The following morning she would again greet the dawn, eager to discover new delights in it. This, her third and last day of sight, she would spend in the work-a-day world, amid the haunts of busy people. Since her home is on Long Island, she chooses, naturally, the great metropolis nearby, where moves the great panorama of life. She would watch the boats on the river, see the great structures of iron and steel, and the skyscrapers. She would revel in the mass of color on the avenue. She would visit the slums, the factories, the parks where children play. She would see the seamy side of life - to make her compassionate. That night she would again run away to the theatre - to a hilariously funny play. The one earnest admonition she gives to those who have the gift of sight is this: "Use your eyes as if tomorrow you would be stricken blind. Your eyes would then touch and embrace every object that came within the range of your vision. Then, at last, you would really see, and a new world of beauty would open itself before you."
I came across her article quite by chance. I was waiting in the outer office of an eye specialist, and picked up the Reader's Digest, to pass away the time. I was waiting for this doctor's examination and verdict concerning our own child's eyes. Three years ago, at Christmas, our littlest one was practically blind from cataracts on both eyes. Through the marvelous science of surgery - and faith - the veil has been lifted to a great extent; and we, his parents, know the unspeakable joy of seeing him exult over, first, the green grass, then the bright colors of flowers; and now his picture books, and a thousand things the rest of us take for granted. Don't you pity him for one moment. God makes full compensation to all those who are in any way afflicted through no fault of their own. And Charlie's sunny spirit and dauntless courage are a constant challenge to the best in the rest of us. I wrote this, not as a mother, but just another person.

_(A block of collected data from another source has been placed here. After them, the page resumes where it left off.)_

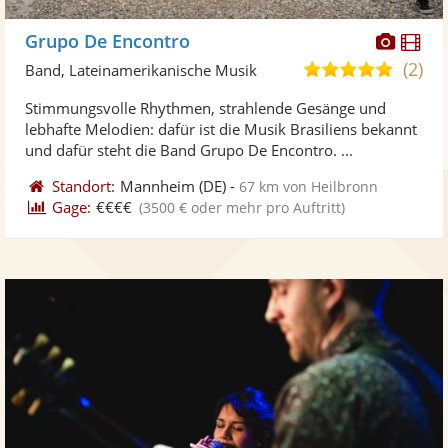
Diese
Di
Grupo De Encontro
Künst
Kü
(2)
5,0
Band, Lateinamerikanische Musik
stellt
ste
von
Stimmungsvolle Rhythmen, strahlende Gesänge und
Fotos
Vi
5
lebhafte Melodien: dafür ist die Musik Brasiliens bekannt
bereit
ber
Sternen
und dafür steht die Band Grupo De Encontro. ...
Standort:
Mannheim
(DE)
-
67 km von Heilbronn
Gage:
€€€€
(3500 € oder mehr pro Auftritt)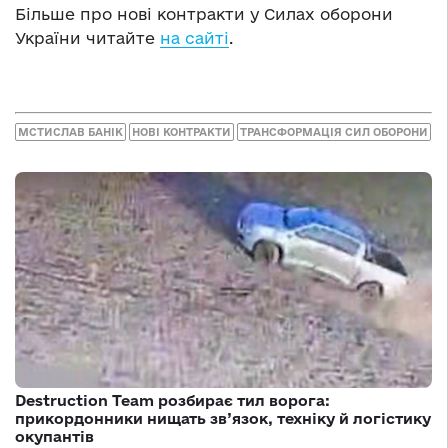
Більше про нові контракти у Силах оборони
України читайте
на сайті
.
МСТИСЛАВ БАНІК
НОВІ КОНТРАКТИ
ТРАНСФОРМАЦІЯ СИЛ ОБОРОНИ
Destruction Team розбирає тил ворога:
прикордонники нищать зв’язок, техніку й логістику
окупантів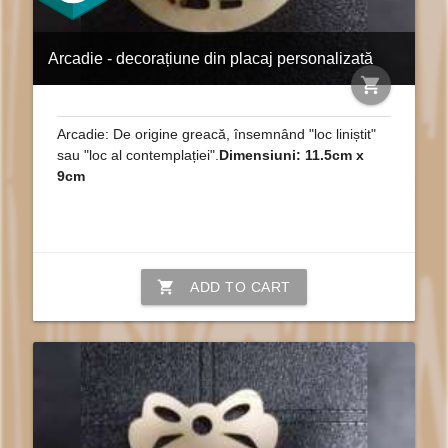
Arcadie - decorațiune din placaj personalizată
shopping_cart
Arcadie: De origine greacă, însemnând "loc liniștit"
sau "loc al contemplației".
Dimensiuni: 11.5cm x
9cm
shopping_cart
ADD TO CART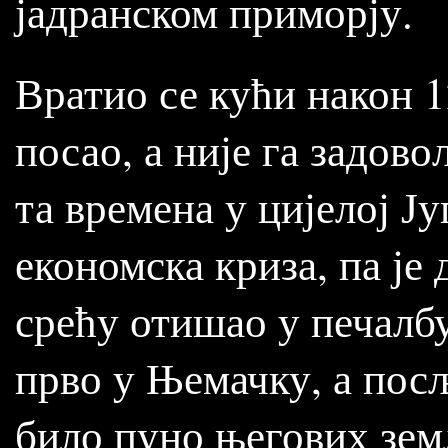
јадранском приморју.
Вратио се кући након 1
посао, а није га задов
та времена у цијелој Ју
економска криза, па је
срећу отишао у печалб
прво у Њемачку, а посљ
било пуно његових зем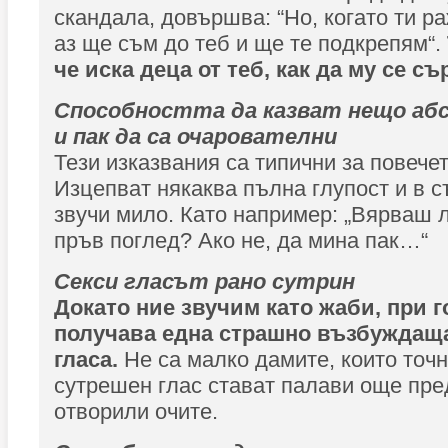
скандала, довършва: “Но, когато ти р
аз ще съм до теб и ще те подкрепям“.
че иска деца от теб, как да му се с
Способността да казват нещо аб
и пак да са очарователни
Тези изказвания са типични за повече
Изцепват някаква пълна глупост и в 
звучи мило. Като например: „Вярваш 
пръв поглед? Ако не, да мина пак…“
Секси гласът рано сутрин
Докато ние звучим като жаби, при г
получава една страшно възбуждащ
гласа.
Не са малко дамите, които точн
сутрешен глас стават палави още пре
отворили очите.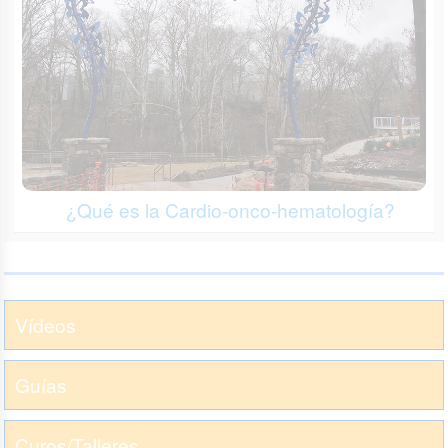
¿Qué es la Cardio-onco-hematología?
Vídeos
Guías
Curos/Talleres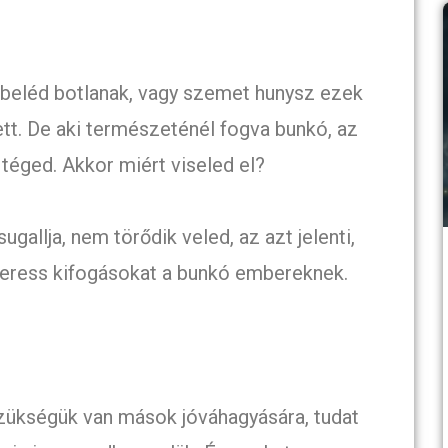
 beléd botlanak, vagy szemet hunysz ezek
lett. De aki természeténél fogva bunkó, az
 téged. Akkor miért viseled el?
ugallja, nem törődik veled, az azt jelenti,
keress kifogásokat a bunkó embereknek.
zükségük van mások jóváhagyására, tudat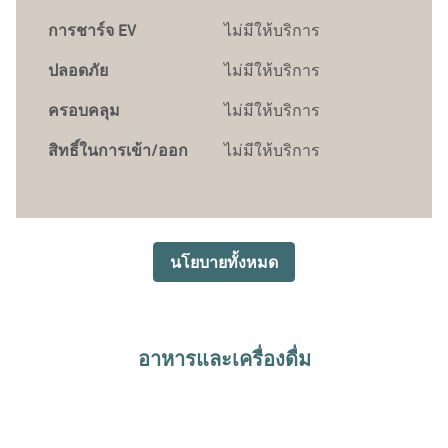
การชาร์จ EV
ไม่มีให้บริการ
ปลอดภัย
ไม่มีให้บริการ
ครอบคลุม
ไม่มีให้บริการ
สิทธิ์ในการเข้า/ออก
ไม่มีให้บริการ
นโยบายทั้งหมด
อาหารและเครื่องดื่ม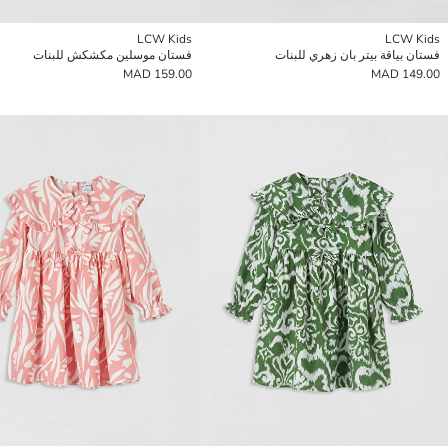
LCW Kids
LCW Kids
فستان بياقة بيتر بان زهري للبنات
فستان موسلين مكشكش للبنات
159.00 MAD
149.00 MAD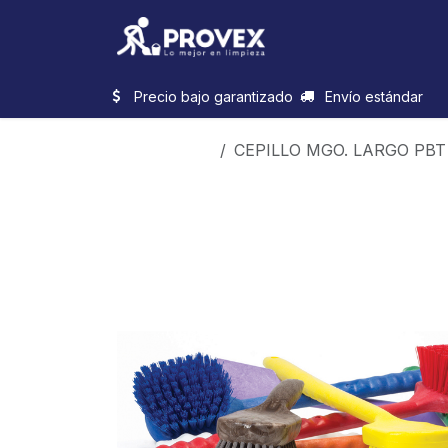
Ir al contenido
Inicio
Categorias
Precio bajo garantizado
Envío estándar
Productos
CEPILLO MGO. LARGO PB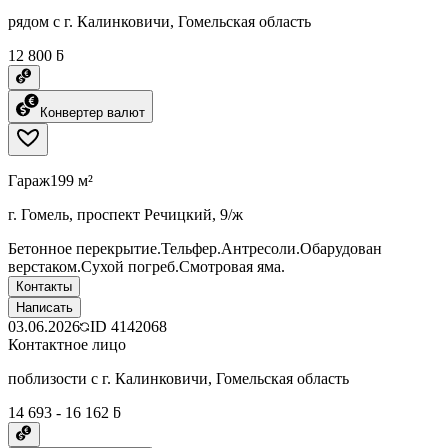
рядом с г. Калинковичи, Гомельская область
12 800 ƃ
Конвертер валют
Гараж
199 м²
г. Гомель, проспект Речицкий, 9/ж
Бетонное перекрытие.Тельфер.Антресоли.Обарудован
верстаком.Сухой погреб.Смотровая яма.
Контакты
Написать
03.06.2026
ID
4142068
Контактное лицо
поблизости с г. Калинковичи, Гомельская область
14 693 - 16 162 ƃ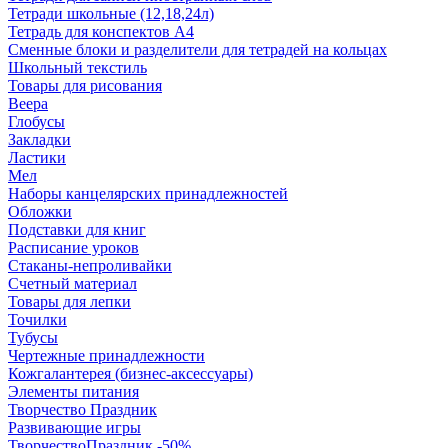
Тетради школьные (12,18,24л)
Тетрадь для конспектов А4
Сменные блоки и разделители для тетрадей на кольцах
Школьный текстиль
Товары для рисования
Веера
Глобусы
Закладки
Ластики
Мел
Наборы канцелярских принадлежностей
Обложки
Подставки для книг
Расписание уроков
Стаканы-непроливайки
Счетный материал
Товары для лепки
Точилки
Тубусы
Чертежные принадлежности
Кожгалантерея (бизнес-аксессуары)
Элементы питания
Творчество Праздник
Развивающие игры
ТворчествоПраздник -50%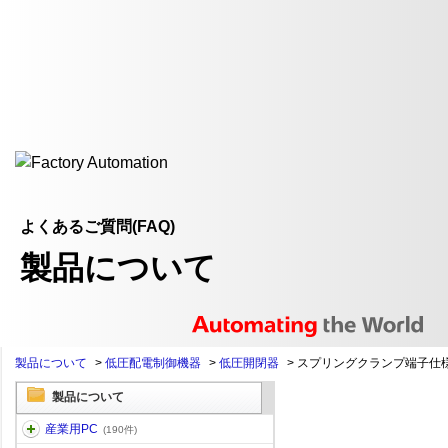
よくあるご質問(FAQ)
製品について
製品について
>
低圧配電制御機器
>
低圧開閉器
>
スプリングクランプ端子仕
製品について
産業用PC
(190件)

These qualities of the spirit come from God Himself.
As we came home from Saltsburg, it rained all day, but late in the afternoon the sun burst forth, giving us a glorious rainbow in the eastern sky. When we spoke of it, Charles said, "Oh, yes," and named all the colors of the rainbow. But he wasn't even looking in the right direction. He will see it - eventually - and in the meantime there is a rainbow of hope and trust in his heart all the time. In this little incident, it seems to me, there is a lesson. In these times of stress and "dark skies," we must believe the rainbow is there, even if we can't see it.
May you all have a Happy Christmas, and in the New Year, not "three days to see," but three hundred sixty-five, and may we, above all else, see the good in each other.